What to produce
Write the records out again, exactly as they stand below.

********

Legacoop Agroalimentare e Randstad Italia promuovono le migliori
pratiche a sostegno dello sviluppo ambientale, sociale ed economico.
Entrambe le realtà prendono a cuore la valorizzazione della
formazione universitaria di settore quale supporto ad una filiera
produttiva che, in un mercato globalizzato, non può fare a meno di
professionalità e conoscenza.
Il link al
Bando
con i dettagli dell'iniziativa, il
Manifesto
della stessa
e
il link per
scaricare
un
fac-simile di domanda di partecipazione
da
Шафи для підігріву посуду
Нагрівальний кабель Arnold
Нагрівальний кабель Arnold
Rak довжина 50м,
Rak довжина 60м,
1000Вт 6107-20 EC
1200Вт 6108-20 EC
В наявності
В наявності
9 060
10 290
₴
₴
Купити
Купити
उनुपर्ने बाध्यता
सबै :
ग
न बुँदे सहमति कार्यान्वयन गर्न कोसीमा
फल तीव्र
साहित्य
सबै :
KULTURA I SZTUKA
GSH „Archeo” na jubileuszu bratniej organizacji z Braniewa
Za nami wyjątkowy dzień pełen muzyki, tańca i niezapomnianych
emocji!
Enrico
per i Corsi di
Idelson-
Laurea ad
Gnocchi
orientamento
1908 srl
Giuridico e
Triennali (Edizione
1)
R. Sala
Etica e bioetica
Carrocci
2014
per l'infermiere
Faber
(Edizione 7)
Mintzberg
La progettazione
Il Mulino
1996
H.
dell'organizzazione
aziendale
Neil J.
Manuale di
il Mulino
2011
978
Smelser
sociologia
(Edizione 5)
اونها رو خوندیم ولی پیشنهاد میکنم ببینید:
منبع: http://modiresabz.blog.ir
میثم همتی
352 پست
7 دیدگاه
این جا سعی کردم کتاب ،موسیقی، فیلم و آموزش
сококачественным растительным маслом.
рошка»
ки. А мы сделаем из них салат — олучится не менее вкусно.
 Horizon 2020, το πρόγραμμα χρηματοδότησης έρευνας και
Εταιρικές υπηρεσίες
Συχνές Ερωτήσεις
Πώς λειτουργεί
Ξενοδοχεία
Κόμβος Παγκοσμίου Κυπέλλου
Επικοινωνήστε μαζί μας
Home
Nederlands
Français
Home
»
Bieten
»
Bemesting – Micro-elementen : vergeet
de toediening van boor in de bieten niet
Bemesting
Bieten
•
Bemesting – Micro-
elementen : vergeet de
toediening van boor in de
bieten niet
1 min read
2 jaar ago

********

Output for this task
Legacoop Agroalimentare e Randstad Italia promuovono le migliori
pratiche a sostegno dello sviluppo ambientale, sociale ed economico.
Entrambe le realtà prendono a cuore la valorizzazione della
formazione universitaria di settore quale supporto ad una filiera
produttiva che, in un mercato globalizzato, non può fare a meno di
professionalità e conoscenza.
Il link al
Bando
con i dettagli dell'iniziativa, il
Manifesto
della stessa
e
il link per
scaricare
un
fac-simile di domanda di partecipazione
da
Шафи для підігріву посуду
Нагрівальний кабель Arnold
Нагрівальний кабель Arnold
Rak довжина 50м,
Rak довжина 60м,
1000Вт 6107-20 EC
1200Вт 6108-20 EC
В наявності
В наявності
9 060
10 290
₴
₴
Купити
Купити
उनुपर्ने बाध्यता
सबै :
ग
न बुँदे सहमति कार्यान्वयन गर्न कोसीमा
फल तीव्र
साहित्य
सबै :
KULTURA I SZTUKA
GSH „Archeo” na jubileuszu bratniej organizacji z Braniewa
Za nami wyjątkowy dzień pełen muzyki, tańca i niezapomnianych
emocji!
Enrico
per i Corsi di
Idelson-
Laurea ad
Gnocchi
orientamento
1908 srl
Giuridico e
Triennali (Edizione
1)
R. Sala
Etica e bioetica
Carrocci
2014
per l'infermiere
Faber
(Edizione 7)
Mintzberg
La progettazione
Il Mulino
1996
H.
dell'organizzazione
aziendale
Neil J.
Manuale di
il Mulino
2011
978
Smelser
sociologia
(Edizione 5)
اونها رو خوندیم ولی پیشنهاد میکنم ببینید:
منبع: http://modiresabz.blog.ir
میثم همتی
352 پست
7 دیدگاه
این جا سعی کردم کتاب ،موسیقی، فیلم و آموزش
сококачественным растительным маслом.
рошка»
ки. А мы сделаем из них салат — олучится не менее вкусно.
 Horizon 2020, το πρόγραμμα χρηματοδότησης έρευνας και
Εταιρικές υπηρεσίες
Συχνές Ερωτήσεις
Πώς λειτουργεί
Ξενοδοχεία
Κόμβος Παγκοσμίου Κυπέλλου
Επικοινωνήστε μαζί μας
Home
Nederlands
Français
Home
»
Bieten
»
Bemesting – Micro-elementen : vergeet
de toediening van boor in de bieten niet
Bemesting
Bieten
•
Bemesting – Micro-
elementen : vergeet de
toediening van boor in de
bieten niet
1 min read
2 jaar ago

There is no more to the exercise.